● BRIEF
I'd like the entries that follow repeated exactly, with the pictures left out.

● Data excerpts
*** Begin section ***

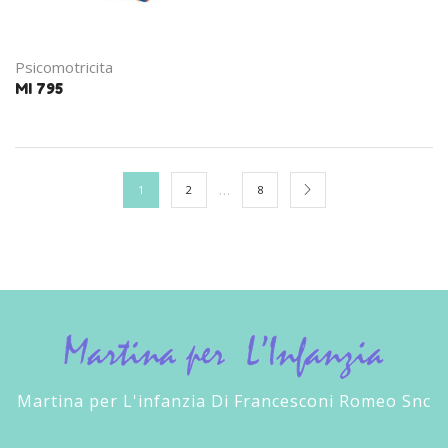
Psicomotricita
MI 795
…
1
2
8
Martina per L'infanzia Di Francesconi Romeo Snc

*** End section ***

● EXERCISE OUTPUT
Psicomotricita
MI 795
…
1
2
8
Martina per L'infanzia Di Francesconi Romeo Snc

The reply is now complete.